The Montana Brewing Co. has a lot to brag about: it's the first brewery in Montana to serve food, first to serve sweet potato fries in Billings, and has the most beer awards of any brewery in the state.
Brew Pub co-owner Sean Graves said his brewery helped start the proliferation of craft breweries across the state. The Brew Pub was the third craft brewery in Montana, behind Bayern Brewing and Big Sky Brewing, both located in Missoula.
“This was the first brew pub in Montana that had food, liquor and craft beer," Graves said. "We were the third brewery that kind of started a revitalization of the industry. There were a lot of breweries in the '40s and '50s all over Montana. It kind of went away for awhile, but then they came back. This was the third brewery that was started up and now I think the number is around 100.”
Billings is now home to eight breweries, two distilleries and one cider house, along with a brewery in Laurel, High Plains Brewing.
Graves said the old breweries business fell off in the '60s or '70s. During this time, people were mostly drinking domestic lagers and light beers. Graves credits part of the craft brew revolution to people getting tired of lite beers that were first introduced in the '80s. People were looking for something different.
"If you went to a store in 1990, that would be all they offer is a domestic lager," Graves said. "You would never see anything craft. The people in Denver really got things going by offering some stouts and some ambers and some wheats.
Montana Brewing Co. has brewed about 50 different types of beer and served about 1.1 million pints over its lifetime. Graves said the White Tail Wheat beer has been consistently sold over 25 years and is a crowd favorite. But tastes are constantly changing.
“People just really enjoy the wheat beer," Graves said. "I think that when the craft brew thing started in Billings, you saw people going with a lighter style because they weren’t accustomed to the pales and the stouts. When the market opened, it was a lot of our golden ale and the wheat beer. Now it’s really shifted to where a lot of the beer drinkers palates have converted to IPAs and the bitter stouts.”
The Brew Pub has won an award at every major festival in the world for the White Tail Wheat brew, Graves said.
The downtown Billings breweries also served to jump start downtown Billings revitalization in the late '90s and mid-aughts.
“I used to remember looking out the window across the street where Doc Harper’s is, those windows were boarded up for about five years," Graves said. "When they started revitalizing this block and bringing things back, you can see all the walking traffic going by us.

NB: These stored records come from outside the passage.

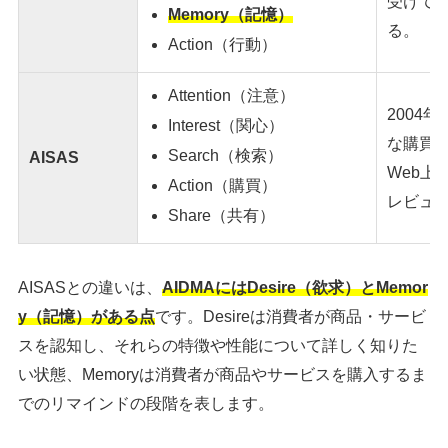
受けて
Memory（記憶）
る。
Action（行動）
Attention（注意）
2004
Interest（関心）
な購買
Search（検索）
AISAS
Web
Action（購買）
レビュ
Share（共有）
AISASとの違いは、
AIDMAにはDesire（欲求）とMemor
y（記憶）がある点
です。Desireは消費者が商品・サービ
スを認知し、それらの特徴や性能について詳しく知りた
い状態、Memoryは消費者が商品やサービスを購入するま
でのリマインドの段階を表します。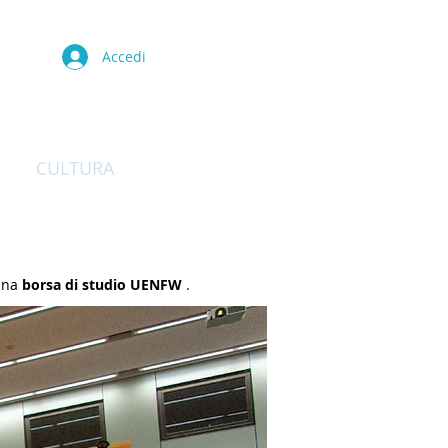
Accedi
CULTURA
CONTATTO
 una
borsa di studio UENFW
.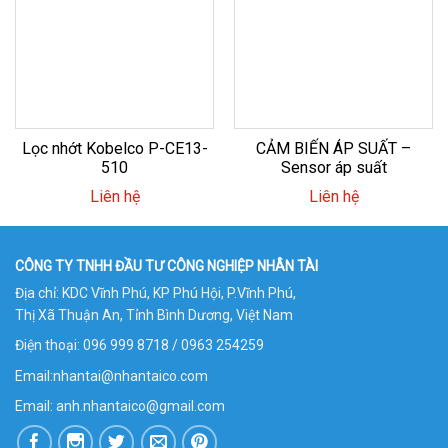
Lọc nhớt Kobelco P-CE13-
CẢM BIẾN ÁP SUẤT –
510
Sensor áp suất
Liên hệ
Liên hệ
CÔNG TY TNHH ĐẦU TƯ CÔNG NGHIỆP NHÂN TÀI
Địa chỉ:
KDC Vĩnh Phú, KP Phú Hội, P.Vĩnh Phú,
Thị Xã Thuận An, Tỉnh Bình Dương, Việt Nam
Điện thoại:
096 999 8718 / 0963 254259
Email:
nhantai@nhantaico.com
Email: anh.nhantaico@gmail.com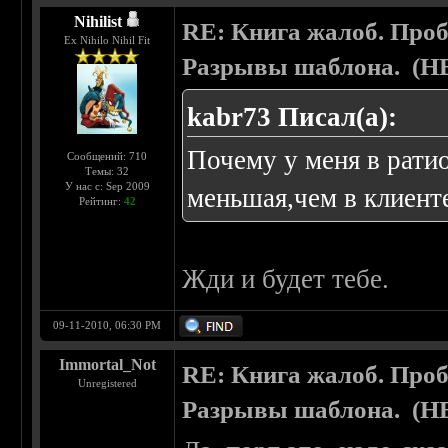
Nihilist
RE: Книга жалоб. Про
Ex Nihilo Nihil Fit
Разрывы шаблона. (
kabr73 Писал(а):
Почему у меня в ратио
Сообщений: 710
Темы: 32
У нас с: Sep 2009
меньшая,чем в клиент
Рейтинг:
42
Жди и будет тебе.
09-11-2010, 06:30 PM
Immortal_Not
RE: Книга жалоб. Про
Unregistered
Разрывы шаблона. (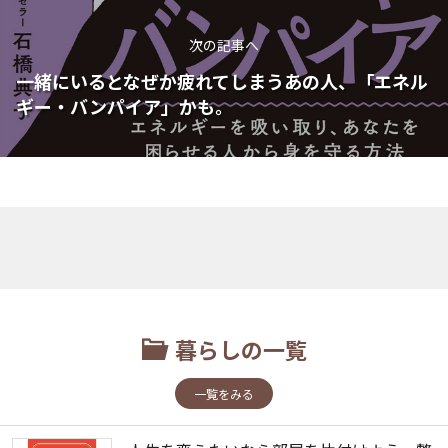
次の記事へ
一緒にいるとなぜか疲れてしまうあの人、「エネル
ギー・バンパイア」かも。
暮らしの一覧
一覧をみる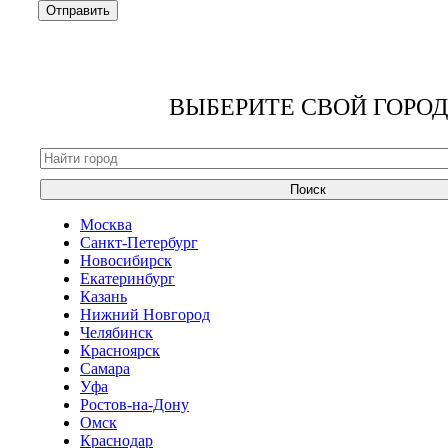
ВЫБЕРИТЕ СВОЙ ГОРОД
Поиск
Москва
Санкт-Петербург
Новосибирск
Екатеринбург
Казань
Нижний Новгород
Челябинск
Красноярск
Самара
Уфа
Ростов-на-Дону
Омск
Краснодар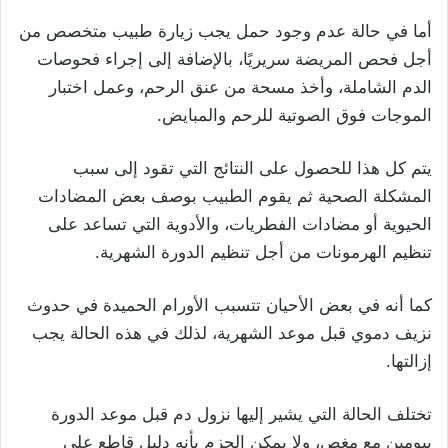
أما في حالة عدم وجود حمل يجب زيارة طبيب متخصص من
أجل فحص المريضة سريريًا، بالإضافة إلى إجراء فحوصات
الدم الشاملة، وأخذ مسحة من عنق الرحم، وعمل اختبار
الموجات فوق الصوتية للرحم والمبايض.
يتم كل هذا للحصول على النتائج التي تقود إلى سبب
المشكلة الصحية ثم يقوم الطبيب بوصف بعض المضادات
الحيوية أو مضادات الفطريات، والأدوية التي تساعد على
تنظيم الهرمونات من أجل تنظيم الدورة الشهرية.
كما أنه في بعض الأحيان تتسبب الأورام الحميدة في حدوث
نزيف دموي قبل موعد الشهرية، لذلك في هذه الحالة يجب
إزالتها.
تختلف الحالة التي يشير إليها نزول دم قبل موعد الدورة
بيومين مع مغص، ولا يمكن الجزم بأنه دليل قاطع على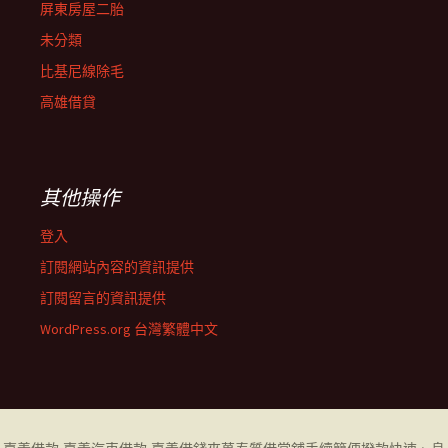
屏東房屋二胎
未分類
比基尼線除毛
高雄借貸
其他操作
登入
訂閱網站內容的資訊提供
訂閱留言的資訊提供
WordPress.org 台灣繁體中文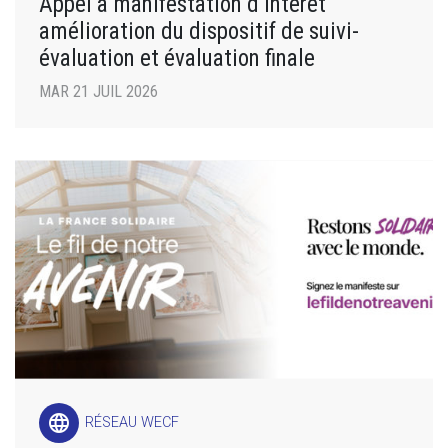
Appel à manifestation d’intérêt
amélioration du dispositif de suivi-
évaluation et évaluation finale
MAR 21 JUIL 2026
language
RÉSEAU WECF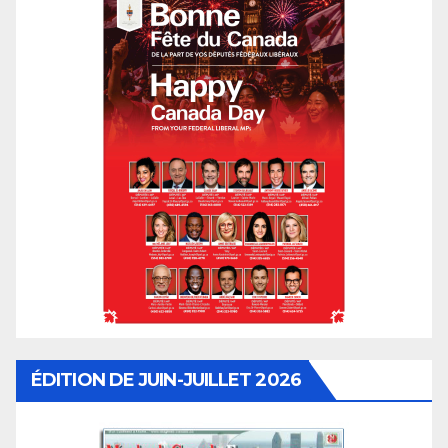
ÉDITION DE JUIN-JUILLET 2026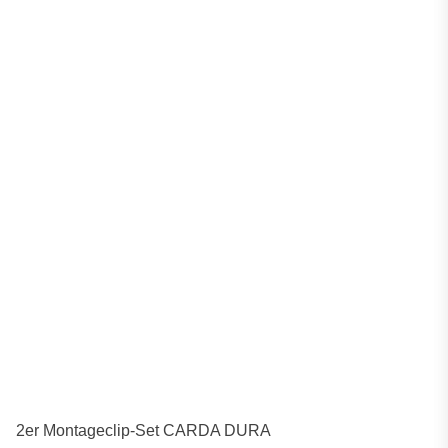
2er Montageclip-Set CARDA DURA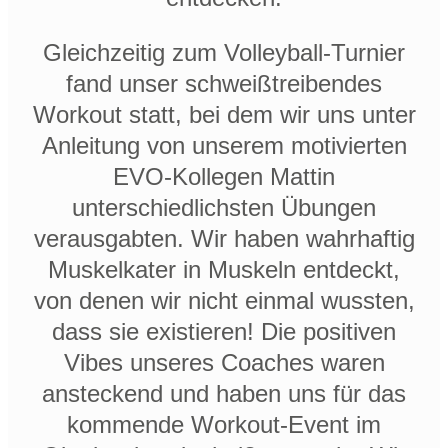
Gleichzeitig zum Volleyball-Turnier
fand unser schweißtreibendes
Workout statt, bei dem wir uns unter
Anleitung von unserem motivierten
EVO-Kollegen Mattin
unterschiedlichsten Übungen
verausgabten. Wir haben wahrhaftig
Muskelkater in Muskeln entdeckt,
von denen wir nicht einmal wussten,
dass sie existieren! Die positiven
Vibes unseres Coaches waren
ansteckend und haben uns für das
kommende Workout-Event im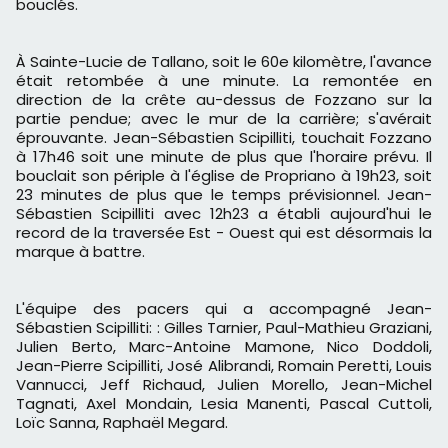
bouclés.
À Sainte-Lucie de Tallano, soit le 60e kilomètre, l'avance
était retombée à une minute. La remontée en
direction de la crête au-dessus de Fozzano sur la
partie pendue; avec le mur de la carrière; s'avérait
éprouvante. Jean-Sébastien Scipilliti, touchait Fozzano
à 17h46 soit une minute de plus que l'horaire prévu. Il
bouclait son périple à l'église de Propriano à 19h23, soit
23 minutes de plus que le temps prévisionnel. Jean-
Sébastien Scipilliti avec 12h23 a établi aujourd'hui le
record de la traversée Est - Ouest qui est désormais la
marque à battre.
L'équipe des pacers qui a accompagné Jean-
Sébastien Scipilliti: : Gilles Tarnier, Paul-Mathieu Graziani,
Julien Berto, Marc-Antoine Mamone, Nico Doddoli,
Jean-Pierre Scipilliti, José Alibrandi, Romain Peretti, Louis
Vannucci, Jeff Richaud, Julien Morello, Jean-Michel
Tagnati, Axel Mondain, Lesia Manenti, Pascal Cuttoli,
Loïc Sanna, Raphaël Megard.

That’s what makes it really special because it’s the growth. And that’s what people want to see in their downtown.”
The Billings Chamber of Commerce took note of the Billings breweries in 2013 and leaned into Billings' beer drinking roots by creating a walkable brewery tour map to market to locals and tourists.
“We thought, 'what better way to market drinking beer then market it safely?' Where people can walk from one brewery to the next," said Ali Murnion, the Visit Billings leisure marketing manager.
Murnion said six breweries being within 1.5 miles of each other is a great asset to get people visiting Billings.
"It’s been really awesome," Murnion said. "We continually get requests from journalists and bloggers and vloggers to come here and shoot our brewery district. It really has become a really prized thing for us."
Graves said the eight Billings breweries are able to stay afloat because they each have something different to offer their customers.
“Everybody has found their niche and I think that’s what makes everybody successful is they are finding their customer that likes their product like that,” Graves said.